Deploy Kubernetes#

Kubernetes Node Setup#

This section outlines the configuration steps required on the BCM head node to provision the 3 Kubernetes control nodes

First, we will create the software image and define the category for the kubernetes nodes and assign the disklayout.

Add necessary kernel modules for bonding and mellanox drivers.

cmsh
[bcm10-headnode1]% softwareimage
[bcm10-headnode1->softwareimage]% clone default-image k8s-control-plane-image
[bcm10-headnode1->softwareimage*[k8s-control-plane-image*]]% commit
[bcm10-headnode1->softwareimage[k8s-control-plane-image]]%kernelmodules
[bcm10-headnode1->softwareimage[k8s-control-plane-image]->kernelmodules]% add mlx5_core
[bcm10-headnode1->softwareimage[k8s-control-plane-image]->kernelmodules]% add bonding
[bcm10-headnode1->softwareimage*[k8s-control-plane-image*]->kernelmodules*[mlx5_core*]]%commit
[bcm10-headnode1->softwareimage[k8s-control-plane-image]]% category
[bcm10-headnode1->category]% clone default k8s-control-plane
[bcm10-headnode1->category*[k8s-control-plane*]]% set softwareimage k8s-control-plane-image
[bcm10-headnode1->category*[k8s-control-plane*]]% set disksetup /cm/local/apps/cmd/etc/htdocs/disk-setup/x86_64-slave-one-big-partition-ext4.xml
[bcm10-headnode1->category*[k8s-control-plane*]]% commit

Create the first kubernetes node - knode-01- by cloning the default node01 and move it to the k8s-control-plane category.

cmsh
[bcm10-headnode1]% device
[bcm10-headnode1->device]% clone node01 knode-01
[bcm10-headnode1->device*[knode-01*]]% set category k8s-control-plane
[bcm10-headnode1->device*[knode-01*]]% commit

Add and configure the IPMI (BMC) and managementnet (internalnet) bond interfaces.
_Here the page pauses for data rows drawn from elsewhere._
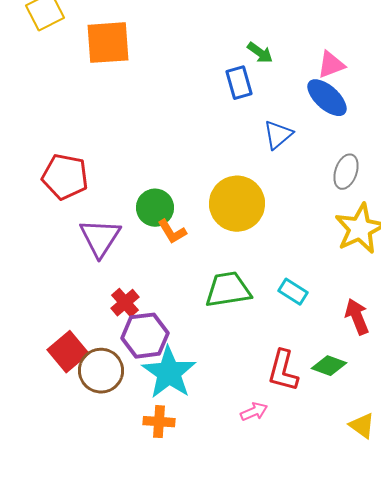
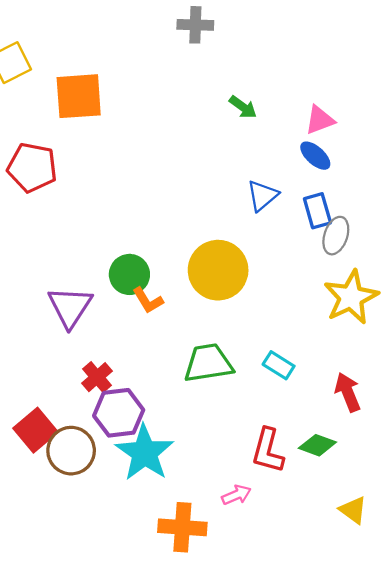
blue rectangle: (239, 83) -> (317, 211), moved
blue ellipse: (327, 98) -> (315, 156), size x0.7
red pentagon: (65, 177) -> (32, 167), moved
orange cross: (159, 422) -> (182, 527), moved, size x1.4

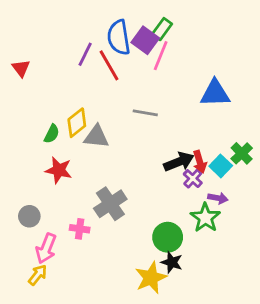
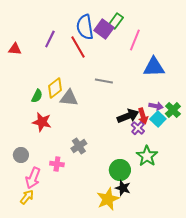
purple line: (85, 54) -> (50, 39), moved
pink line: (161, 56) -> (135, 40), moved
red triangle: (21, 68) -> (15, 49), turned -48
purple arrow: (218, 198) -> (156, 106), moved
gray cross: (110, 204) -> (79, 146), size x0.7

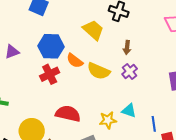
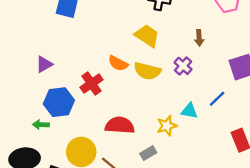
yellow trapezoid: (93, 30) -> (147, 36), moved
blue hexagon: (51, 46) -> (59, 102), moved
brown arrow: (127, 47) -> (199, 38), moved
blue line: (154, 124) -> (217, 99), moved, turned 63

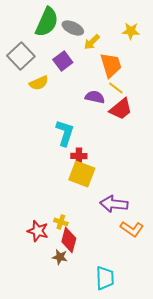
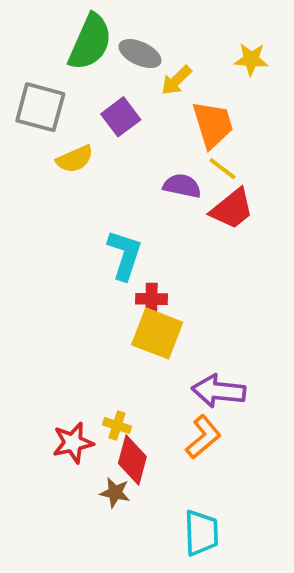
gray square: (21, 56) -> (40, 107), turned -32
orange L-shape: (132, 229) -> (203, 437), moved, turned -75
red star: (38, 231) -> (73, 443), turned -30

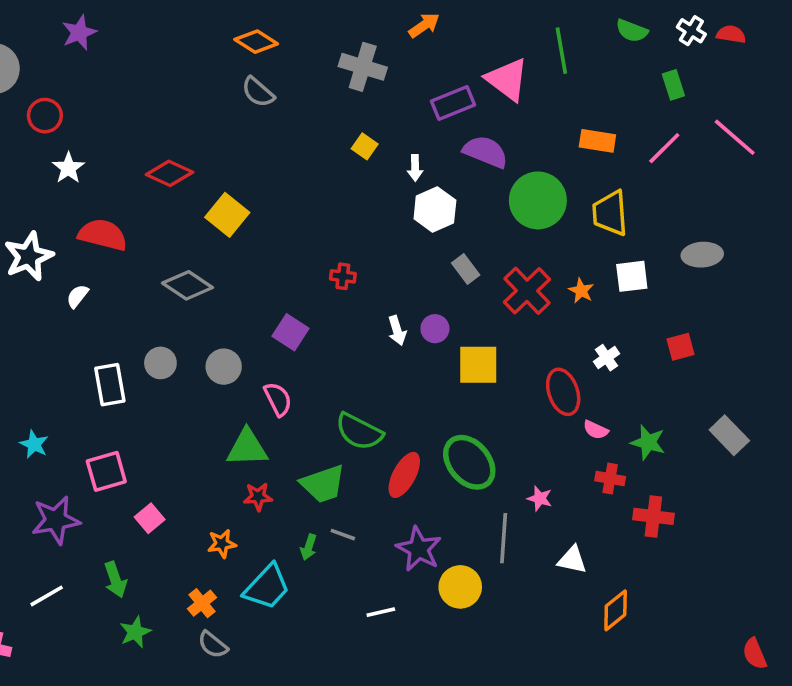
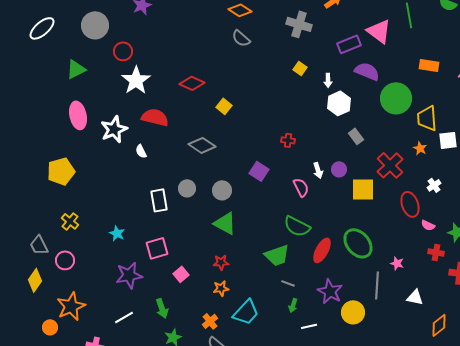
white star: (68, 168) -> (136, 80), size x1.6
yellow trapezoid: (610, 213) -> (427, 118), moved
yellow square: (227, 215) -> (224, 106), size x0.7
red cross: (527, 291) -> (390, 165), moved
white semicircle: (77, 296) -> (141, 151), turned -64
pink semicircle: (278, 399) -> (301, 187), moved
green triangle: (247, 448) -> (225, 223), moved, turned 30
red star: (258, 497) -> (221, 262), moved
green arrow: (309, 547) -> (293, 305), moved

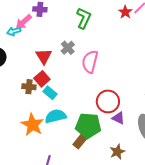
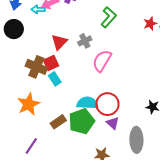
brown cross: (29, 87) -> (36, 67), size x1.5
cyan semicircle: (56, 116) -> (87, 103), moved
green pentagon: (88, 126) -> (82, 121), turned 30
brown rectangle: (80, 141) -> (58, 122), moved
Note : The name of the interfaces will change depending on the hardware vendor of the node appliance.

#cmsh
[bcm10-headnode1]% device
[bcm10-headnode1->device]% use knode-01
[bcm10-headnode1->device[knode-01]]% interfaces
[bcm10-headnode1->device[knode-01]->interfaces]% add bmc ipmi0 10.160.6.4 ipminet
[bcm10-headnode1->device*[knode-01*]->interfaces*[ipmi0*]]% commit
[bcm10-headnode1->device[knode-01]->interfaces]% add physica ens2f1np1; add physical ens1f1np1
[bcm10-headnode1->device*[knode-01*]->interfaces*[ens1f1np1*]]% commit
[bcm10-headnode1->device[knode-01]->interfaces]% add bond bond0 10.184.94.4 managementnet
[bcm10-headnode1->device*[knode-01*]->interfaces*[bond0*]]% append interfaces ens2f1np1 ens1f1np1
[bcm10-headnode1->device*[knode-01*]->interfaces*[bond0*]]% remove bootif
[bcm10-headnode1->device*[knode-01*]->interfaces*[bond0*]]% ..
[bcm10-headnode1->device*[knode-01*]->interfaces*]% ..
[bcm10-headnode1->device*[knode-01*]]% set provisioninginterface bond0
[bcm10-headnode1->device*[knode-01*]]% commit

Clone knode-01 to create the two additional knodes.

[bcm10-headnode1]% device
[bcm10-headnode1->device]% foreach --clone knode-01 -n knode-02..knode-03 --next-ip ()
[bcm10-headnode1->device*]% commit

Set the MAC addresses for each of the knodes so that they can PXE boot from BCM. Refer to the site survey for details.

cmsh
[bcm10-headnode1]% device
[bcm10-headnode1->device]% use knode-01
[bcm10-headnode1->device[knode-01]]% interfaces
[bcm10-headnode1->device[knode-01]->interfaces]% set ens2f1np1 mac 00:CC:EE:FF:77:88
[bcm10-headnode1->device*[knode-01*]->interfaces*]% set ens1f1np1 mac 00:CC:EE:FF:77:99
[bcm10-headnode1->device*[knode-01*]->interfaces*]% exit
[bcm10-headnode1->device*[knode-01*]]% set mac 00:CC:EE:FF:77:88
[bcm10-headnode1->device*[knode-01*]]% commit

Repeat these steps for all 3 knodes, to get their interface/MAC mapping in BCM for PXE boot/provisioning.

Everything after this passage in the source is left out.